DeSantis also expressed his desire to stop supporting Ukraine in the conflict between the two nations, leading many media outlets to focus on his answers to the questionnaire the following morning. But David Badash, author at The New Civil Rights Movement, said in a column he published after Carlson’s segment that it was Trump’s answer that should have been given more attention.
Trump discussed regime change in Russia, answering that he didn’t want to see the U.S. take part in any attempt to try and oust Putin from power, fearing the repercussions of doing so. But Trump also added that a change in leadership should be sought in this country, through the removal of President Joe Biden.
“We should support regime change in the United States, that’s far more important,” Trump said in his answer, according to Carlson, who read it out loud on his program.
To emphasize the importance of what Trump was calling for, Badash highlighted what the definition of “regime change” meant in his opinion piece that was published on Tuesday.
“‘Regime change,’ as most know, is the removal of a current government, often by force, which could also be called a coup,” Badash wrote. “If you google the definition of ‘regime change,’ you’ll find this: ‘the replacement of one administration or government by another, especially by means of military force.'”
Trump has, at many times since his departure from the White House (following his legitimate election loss to Biden in the 2020 presidential race), suggested that he should be reinstated as president, a move that would defy the rules of the Constitution as well as the will of voters. In the months after Biden was sworn in, for example, many of Trump’s loyalists continued to believe, wrongly, that he’d be reinstated as president, with Trump doing nothing at the time to correct their erroneous assumptions.

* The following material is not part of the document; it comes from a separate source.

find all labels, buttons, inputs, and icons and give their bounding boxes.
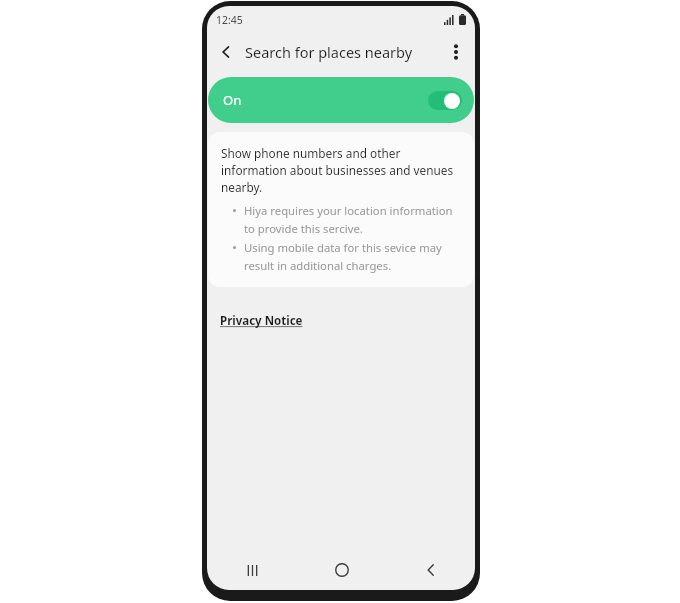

Trump has since been more overt in his desire to illegally have himself placed back in the White House — just a few months ago, in December, he called for the temporary “termination” of the Constitution in order to have Biden removed.

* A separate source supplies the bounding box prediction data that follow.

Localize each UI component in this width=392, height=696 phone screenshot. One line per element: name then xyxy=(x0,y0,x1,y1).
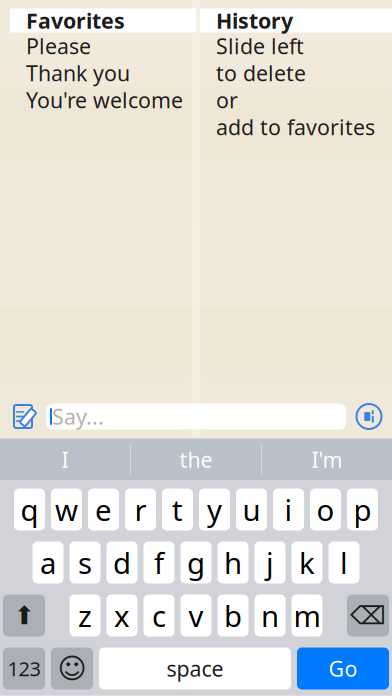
button[interactable]: e xyxy=(88,488,119,530)
button[interactable]: w xyxy=(51,488,82,530)
button[interactable]: s xyxy=(70,542,100,584)
staticText: c xyxy=(152,596,166,635)
staticText: I xyxy=(62,445,68,474)
button[interactable]: v xyxy=(180,594,212,636)
staticText: d xyxy=(113,543,131,582)
button[interactable]: d xyxy=(106,542,138,584)
staticText: the xyxy=(180,445,212,474)
button[interactable]: Slide left xyxy=(200,32,392,60)
button[interactable]: Go xyxy=(297,648,389,690)
button[interactable]: p xyxy=(347,488,378,530)
staticText: r xyxy=(134,490,146,529)
staticText: g xyxy=(187,543,205,582)
button[interactable]: add to favorites xyxy=(200,114,392,140)
staticText: n xyxy=(261,596,279,635)
button[interactable]: You're welcome xyxy=(10,86,196,114)
staticText: v xyxy=(188,596,204,635)
staticText: or xyxy=(216,86,238,114)
button[interactable]: Compose xyxy=(0,402,38,432)
staticText: u xyxy=(242,490,260,529)
button[interactable]: x xyxy=(106,594,138,636)
button[interactable]: Thank you xyxy=(10,60,196,86)
staticText: Please xyxy=(26,32,91,60)
staticText: o xyxy=(316,490,334,529)
staticText: add to favorites xyxy=(216,113,375,141)
button[interactable]: Emoji xyxy=(51,648,93,690)
staticText: m xyxy=(294,596,320,635)
button[interactable]: Shift xyxy=(3,594,45,636)
button[interactable]: y xyxy=(199,488,230,530)
button[interactable]: z xyxy=(70,594,100,636)
button[interactable]: n xyxy=(254,594,286,636)
button[interactable]: o xyxy=(310,488,341,530)
staticText: z xyxy=(78,596,92,635)
staticText: Go xyxy=(328,654,358,683)
staticText: ⌫ xyxy=(350,601,386,630)
button[interactable]: f xyxy=(144,542,174,584)
button[interactable]: j xyxy=(254,542,286,584)
button[interactable]: l xyxy=(328,542,360,584)
button[interactable]: q xyxy=(14,488,45,530)
staticText: to delete xyxy=(216,59,306,87)
staticText: space xyxy=(166,654,224,683)
button[interactable]: Please xyxy=(10,32,196,60)
staticText: b xyxy=(224,596,242,635)
staticText: f xyxy=(154,543,164,582)
staticText: ☺ xyxy=(58,653,86,684)
staticText: e xyxy=(95,490,112,529)
button[interactable]: b xyxy=(218,594,248,636)
staticText: j xyxy=(266,543,274,582)
button[interactable]: Speak xyxy=(354,402,392,432)
staticText: 123 xyxy=(8,655,40,682)
staticText: ⬆ xyxy=(14,601,34,630)
button[interactable]: I xyxy=(0,438,130,480)
staticText: Say... xyxy=(52,402,104,431)
staticText: a xyxy=(40,543,56,582)
button[interactable]: u xyxy=(236,488,267,530)
button[interactable]: t xyxy=(162,488,193,530)
button[interactable]: i xyxy=(273,488,304,530)
button[interactable]: g xyxy=(180,542,212,584)
staticText: Favorites xyxy=(26,6,125,35)
button[interactable]: the xyxy=(131,438,261,480)
staticText: k xyxy=(299,543,315,582)
staticText: I'm xyxy=(312,445,342,474)
staticText: p xyxy=(354,490,372,529)
staticText: t xyxy=(172,490,183,529)
staticText: Slide left xyxy=(216,32,304,60)
staticText: Thank you xyxy=(26,59,130,87)
staticText: i xyxy=(284,490,292,529)
button[interactable]: a xyxy=(32,542,64,584)
staticText: q xyxy=(20,490,38,529)
staticText: w xyxy=(55,490,78,529)
button[interactable]: I'm xyxy=(262,438,392,480)
button[interactable]: Say... xyxy=(38,404,354,430)
button[interactable]: 123 xyxy=(3,648,45,690)
staticText: h xyxy=(224,543,242,582)
staticText: y xyxy=(207,490,222,529)
staticText: History xyxy=(216,6,293,35)
staticText: x xyxy=(114,596,130,635)
button[interactable]: space xyxy=(99,648,291,690)
button[interactable]: or xyxy=(200,86,392,114)
button[interactable]: k xyxy=(292,542,322,584)
button[interactable]: c xyxy=(144,594,174,636)
button[interactable]: r xyxy=(125,488,156,530)
staticText: l xyxy=(340,543,348,582)
button[interactable]: to delete xyxy=(200,60,392,86)
button[interactable]: Delete xyxy=(347,594,389,636)
button[interactable]: h xyxy=(218,542,248,584)
button[interactable]: m xyxy=(292,594,322,636)
staticText: s xyxy=(78,543,92,582)
staticText: You're welcome xyxy=(26,86,183,114)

Trump’s most infamous example of supporting an attempted usurpation of U.S. democracy is arguably one that he’s currently being investigated for by the Department of Justice — the January 6, 2021, attack on the Capitol building during the certification of Biden’s win. That attack lasted for several hours during which Trump did nothing to quell the violence instigated by him and perpetrated by a mob of his loyalists. As the January 6 committee has suggested, Trump engaged in a “multi-part conspiracy” to remain in office, including his campaign attempting to coordinate and use fake electors in the Electoral College in order to disrupt the certification process.
According to the committee’s final report, Trump had summoned his supporters to Washington D.C. that day, and, despite knowing some of them to be armed, instructed them to march to the Capitol, to “take back” their country with “strength.”
Trump is continuing to use rhetoric urging his followers to engage in violent actions in order to get him back into the White House. In February, he amplified a user on Truth Social, sharing their post that called on people to “physically fight” for him to win the GOP nomination in 2024.